I would really look into hypnobirth. I do think its possible to have a painless labor. I had one, in fact. No loud moans or screams necessary. I've also moaned and yelled, even after that birth. Pray about finding  a way to birth peacefully and blissfully.

 

And have your contingency plan in place as well. If he wouldn't take no for an answer - my man - I would probably just insist on keeping her in the next room over unless there was a true emergency. That way the midwife is there, she can talk to and calm down the husband. Otherwise, don't mess with the vibes, I would say.

 

I wouldn't start a shooting war over having a midwife present, though. I would be good about warning of the consequences, though. Men who don't get involved enough or usurp a birth run the risk of putting speed bumps into the marriage. After all, in birth, YOUR top priority is getting through the birth in a way that serves your well being and that of your child.

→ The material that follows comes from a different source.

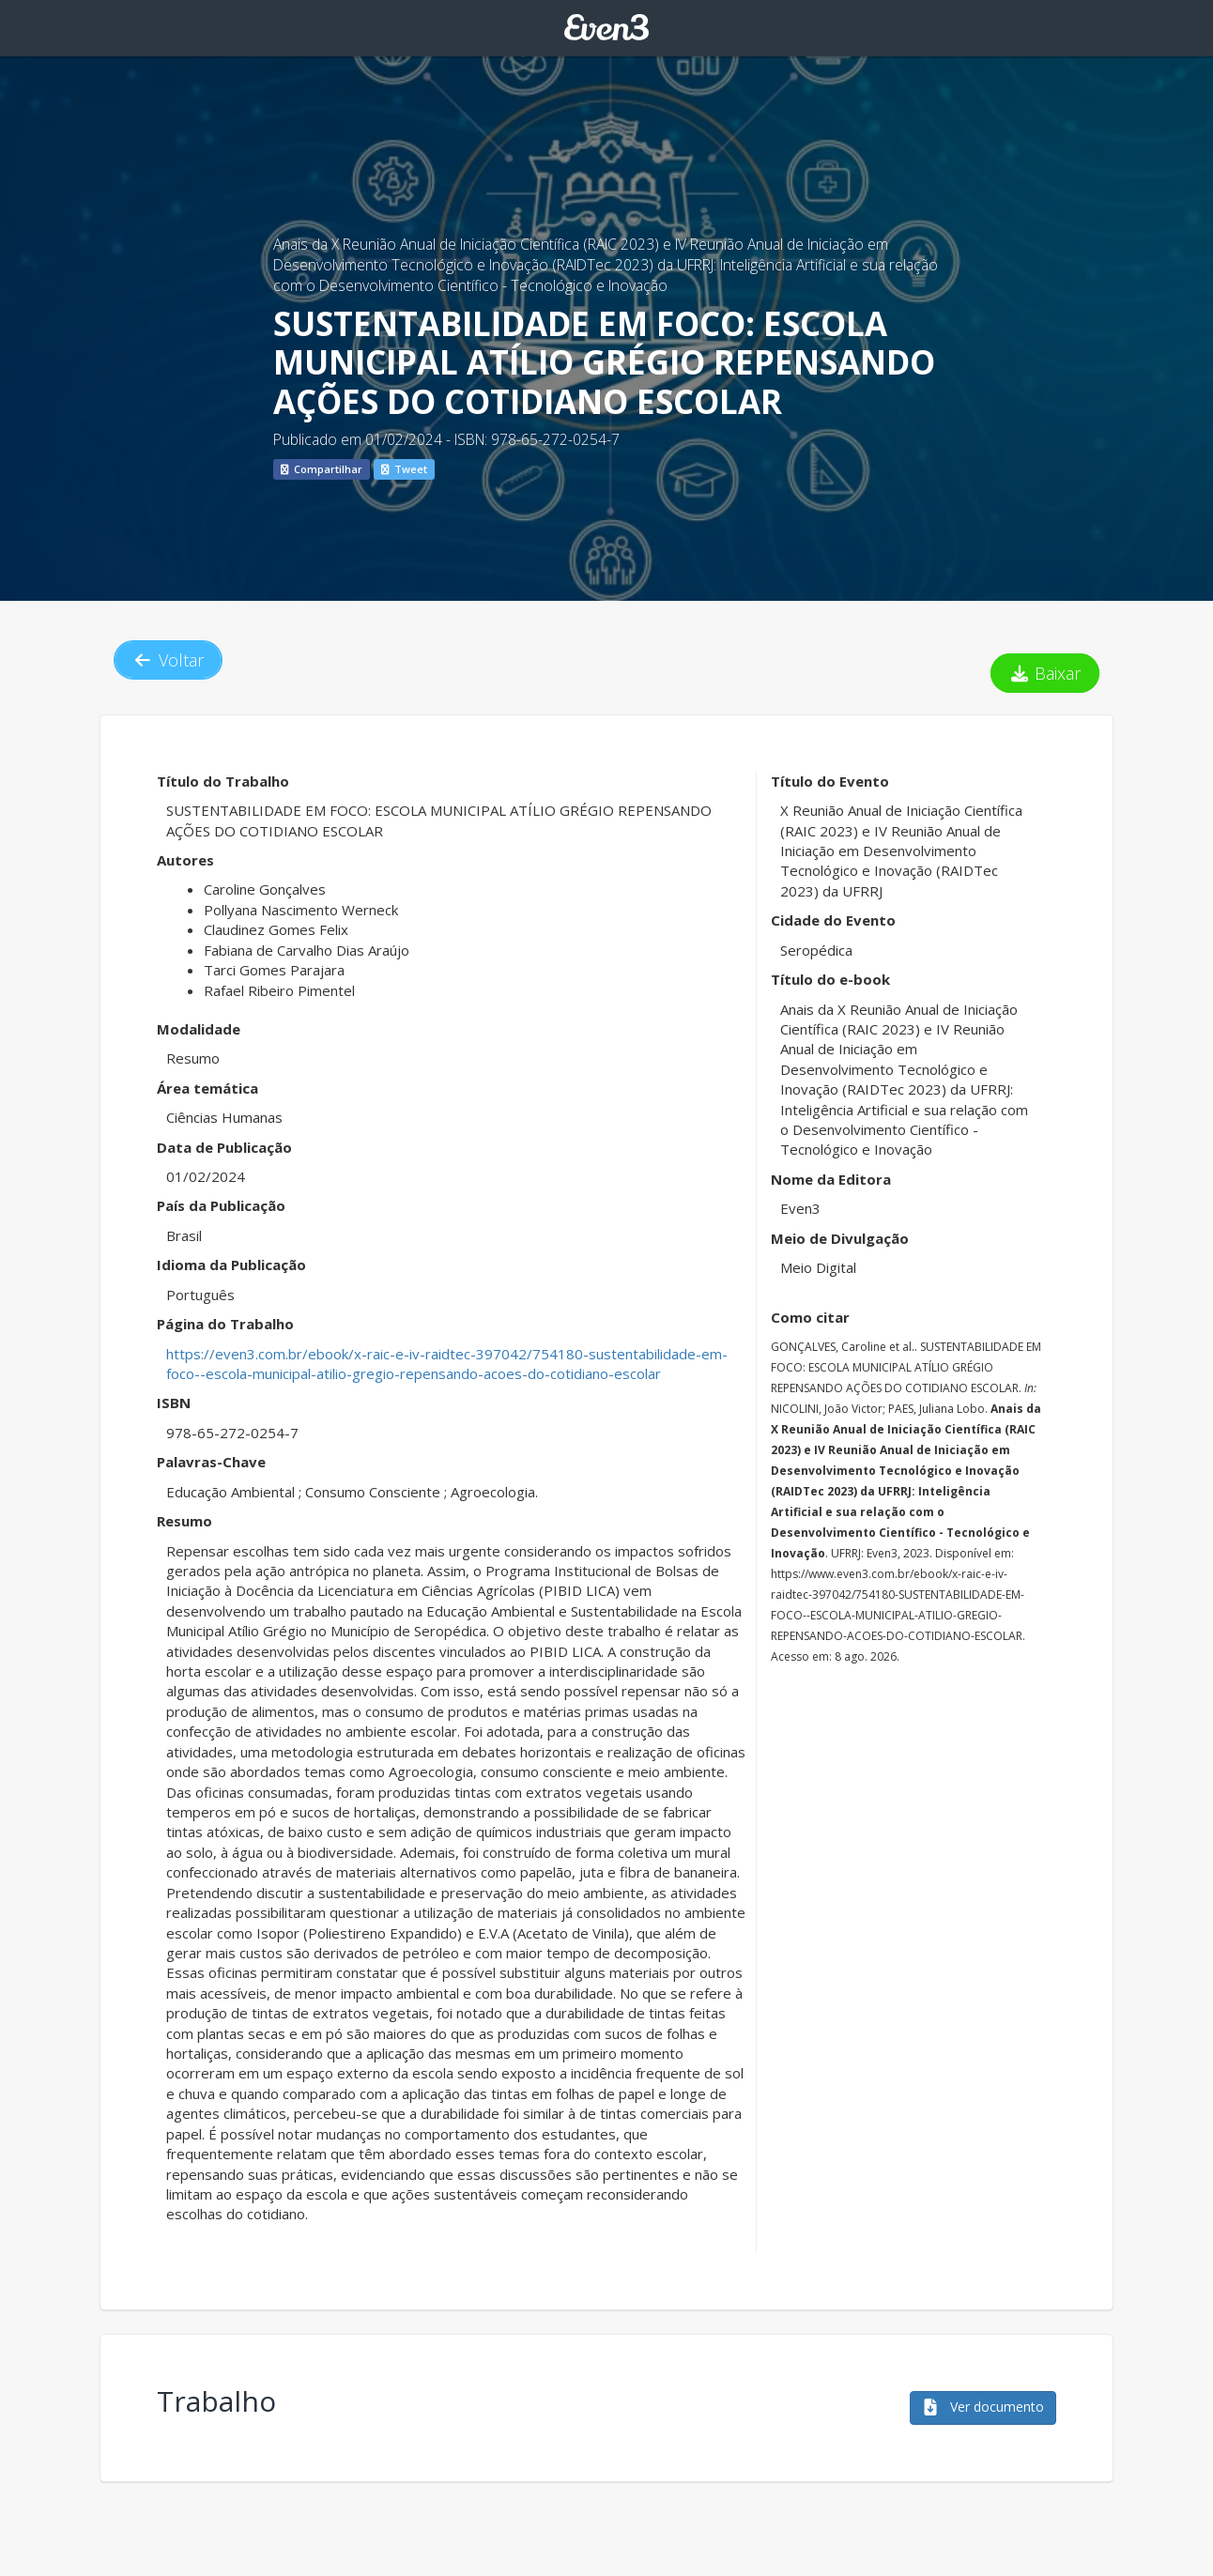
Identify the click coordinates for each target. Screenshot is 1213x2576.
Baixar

Husbands are not supposed to be putting up roadblocks to that end, or they might leave obstacles in their own lives.

 

There are certain things in life a man should know. It's not a good idea to hit a wife, rape her, neglect her or hijack her birth scene needlessly. Just like a woman needs to realize that she shouldn't engage in pointless power struggles and bickering with the husband, emasculate him or starve him of care and affection. I just want to say to these carried away fathers - certain things are supposed to be self evident.